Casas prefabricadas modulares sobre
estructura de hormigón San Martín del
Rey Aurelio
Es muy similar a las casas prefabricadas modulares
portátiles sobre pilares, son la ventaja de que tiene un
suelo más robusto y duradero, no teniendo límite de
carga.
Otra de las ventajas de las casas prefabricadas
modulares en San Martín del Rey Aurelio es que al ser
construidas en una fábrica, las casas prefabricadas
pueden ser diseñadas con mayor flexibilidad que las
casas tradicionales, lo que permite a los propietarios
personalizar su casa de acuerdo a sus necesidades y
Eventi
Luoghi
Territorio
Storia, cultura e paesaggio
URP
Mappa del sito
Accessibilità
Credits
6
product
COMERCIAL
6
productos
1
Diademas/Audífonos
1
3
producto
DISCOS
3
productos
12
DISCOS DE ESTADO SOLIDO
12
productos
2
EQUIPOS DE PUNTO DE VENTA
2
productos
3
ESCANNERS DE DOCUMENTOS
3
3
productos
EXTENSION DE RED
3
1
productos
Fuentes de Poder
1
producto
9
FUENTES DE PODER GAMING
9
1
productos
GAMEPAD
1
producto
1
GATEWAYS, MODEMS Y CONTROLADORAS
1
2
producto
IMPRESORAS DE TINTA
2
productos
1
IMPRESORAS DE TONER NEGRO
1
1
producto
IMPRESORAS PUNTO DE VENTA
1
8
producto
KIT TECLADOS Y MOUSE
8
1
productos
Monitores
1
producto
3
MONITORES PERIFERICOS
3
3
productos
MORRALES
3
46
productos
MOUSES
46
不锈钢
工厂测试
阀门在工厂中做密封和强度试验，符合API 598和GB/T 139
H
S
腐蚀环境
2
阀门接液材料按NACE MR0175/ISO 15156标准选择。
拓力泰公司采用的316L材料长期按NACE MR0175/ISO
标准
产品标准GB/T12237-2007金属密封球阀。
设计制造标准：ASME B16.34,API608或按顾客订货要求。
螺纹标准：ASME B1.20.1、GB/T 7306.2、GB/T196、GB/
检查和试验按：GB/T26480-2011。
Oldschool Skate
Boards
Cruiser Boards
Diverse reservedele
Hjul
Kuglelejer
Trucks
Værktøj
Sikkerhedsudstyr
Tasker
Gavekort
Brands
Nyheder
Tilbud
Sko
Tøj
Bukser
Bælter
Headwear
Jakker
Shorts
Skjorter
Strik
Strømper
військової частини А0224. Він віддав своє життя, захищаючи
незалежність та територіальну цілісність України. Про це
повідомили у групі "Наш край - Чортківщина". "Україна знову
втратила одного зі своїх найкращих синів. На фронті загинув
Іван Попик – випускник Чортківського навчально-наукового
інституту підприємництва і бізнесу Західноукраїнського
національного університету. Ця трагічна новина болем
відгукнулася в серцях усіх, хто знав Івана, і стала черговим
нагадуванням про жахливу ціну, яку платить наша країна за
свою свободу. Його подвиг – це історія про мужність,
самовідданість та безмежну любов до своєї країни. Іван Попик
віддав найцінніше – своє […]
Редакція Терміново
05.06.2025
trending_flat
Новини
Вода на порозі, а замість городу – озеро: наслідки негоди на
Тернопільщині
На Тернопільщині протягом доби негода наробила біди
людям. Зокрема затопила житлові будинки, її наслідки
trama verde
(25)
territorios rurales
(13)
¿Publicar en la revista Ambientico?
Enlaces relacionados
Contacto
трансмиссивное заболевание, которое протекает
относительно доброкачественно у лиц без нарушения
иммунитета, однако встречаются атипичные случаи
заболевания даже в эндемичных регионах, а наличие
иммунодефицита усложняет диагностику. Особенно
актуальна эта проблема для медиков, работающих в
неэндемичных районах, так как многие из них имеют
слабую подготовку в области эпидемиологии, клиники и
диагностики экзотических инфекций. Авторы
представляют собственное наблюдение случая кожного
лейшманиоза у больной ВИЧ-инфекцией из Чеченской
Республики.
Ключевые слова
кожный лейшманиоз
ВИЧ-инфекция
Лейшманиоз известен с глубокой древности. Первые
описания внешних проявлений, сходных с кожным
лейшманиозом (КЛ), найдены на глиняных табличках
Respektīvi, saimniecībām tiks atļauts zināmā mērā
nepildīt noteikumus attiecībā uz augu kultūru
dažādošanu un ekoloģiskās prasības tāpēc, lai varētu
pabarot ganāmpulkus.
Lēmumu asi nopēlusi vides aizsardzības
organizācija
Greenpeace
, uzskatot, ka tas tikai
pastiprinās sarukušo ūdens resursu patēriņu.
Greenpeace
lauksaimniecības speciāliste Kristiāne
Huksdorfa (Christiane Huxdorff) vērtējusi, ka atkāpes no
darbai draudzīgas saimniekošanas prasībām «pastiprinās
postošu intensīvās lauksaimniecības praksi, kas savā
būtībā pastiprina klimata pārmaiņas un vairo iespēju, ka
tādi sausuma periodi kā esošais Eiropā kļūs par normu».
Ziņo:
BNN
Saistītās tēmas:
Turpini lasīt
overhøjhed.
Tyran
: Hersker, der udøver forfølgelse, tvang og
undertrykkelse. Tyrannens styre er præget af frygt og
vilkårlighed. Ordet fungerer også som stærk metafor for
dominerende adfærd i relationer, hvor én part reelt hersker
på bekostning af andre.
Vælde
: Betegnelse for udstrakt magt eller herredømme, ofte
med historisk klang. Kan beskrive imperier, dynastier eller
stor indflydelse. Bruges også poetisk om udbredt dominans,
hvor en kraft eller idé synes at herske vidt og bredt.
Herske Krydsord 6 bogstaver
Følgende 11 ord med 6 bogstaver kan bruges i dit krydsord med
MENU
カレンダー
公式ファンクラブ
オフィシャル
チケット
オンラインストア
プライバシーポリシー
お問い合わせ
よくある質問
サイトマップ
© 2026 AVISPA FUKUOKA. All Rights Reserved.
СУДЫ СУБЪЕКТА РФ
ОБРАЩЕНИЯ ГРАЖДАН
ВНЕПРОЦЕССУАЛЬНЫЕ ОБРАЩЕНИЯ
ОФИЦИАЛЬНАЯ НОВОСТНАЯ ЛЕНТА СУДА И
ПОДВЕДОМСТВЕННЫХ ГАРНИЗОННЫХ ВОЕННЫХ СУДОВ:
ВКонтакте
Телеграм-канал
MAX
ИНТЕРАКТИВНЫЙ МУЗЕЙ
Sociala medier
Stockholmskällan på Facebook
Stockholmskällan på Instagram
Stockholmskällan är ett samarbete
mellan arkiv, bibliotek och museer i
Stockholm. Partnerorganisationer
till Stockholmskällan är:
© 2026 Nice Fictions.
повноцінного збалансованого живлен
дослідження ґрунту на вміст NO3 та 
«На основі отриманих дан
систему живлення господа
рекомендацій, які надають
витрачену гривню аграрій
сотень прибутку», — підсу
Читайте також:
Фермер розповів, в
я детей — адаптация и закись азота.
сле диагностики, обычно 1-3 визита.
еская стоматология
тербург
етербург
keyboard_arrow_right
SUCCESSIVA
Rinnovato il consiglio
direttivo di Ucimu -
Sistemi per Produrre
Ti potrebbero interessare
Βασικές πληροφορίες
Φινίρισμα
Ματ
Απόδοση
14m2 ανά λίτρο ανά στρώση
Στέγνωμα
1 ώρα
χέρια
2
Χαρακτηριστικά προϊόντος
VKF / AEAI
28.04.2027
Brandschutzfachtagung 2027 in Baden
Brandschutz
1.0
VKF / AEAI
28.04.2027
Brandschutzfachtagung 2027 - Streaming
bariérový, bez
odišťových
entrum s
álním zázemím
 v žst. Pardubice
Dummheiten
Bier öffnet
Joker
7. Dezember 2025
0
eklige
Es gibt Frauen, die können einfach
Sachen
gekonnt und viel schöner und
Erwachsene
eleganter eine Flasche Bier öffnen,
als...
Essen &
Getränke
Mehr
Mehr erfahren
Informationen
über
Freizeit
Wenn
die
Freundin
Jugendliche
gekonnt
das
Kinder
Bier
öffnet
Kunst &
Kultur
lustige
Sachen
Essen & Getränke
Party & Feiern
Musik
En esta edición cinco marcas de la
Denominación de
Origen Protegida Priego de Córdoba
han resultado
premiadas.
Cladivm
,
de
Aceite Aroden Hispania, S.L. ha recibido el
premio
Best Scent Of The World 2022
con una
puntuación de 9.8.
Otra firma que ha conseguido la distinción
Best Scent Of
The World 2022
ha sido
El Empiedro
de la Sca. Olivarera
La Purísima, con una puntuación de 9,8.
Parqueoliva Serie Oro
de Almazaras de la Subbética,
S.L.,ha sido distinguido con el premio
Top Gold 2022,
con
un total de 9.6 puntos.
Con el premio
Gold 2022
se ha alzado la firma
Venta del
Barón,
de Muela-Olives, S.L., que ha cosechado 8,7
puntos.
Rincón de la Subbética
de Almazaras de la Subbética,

----------

Where a line of the listing contains "prefabricadas", count it; your answer must be only the resulting number.

> **ANSWER TO THIS EXERCISE**
4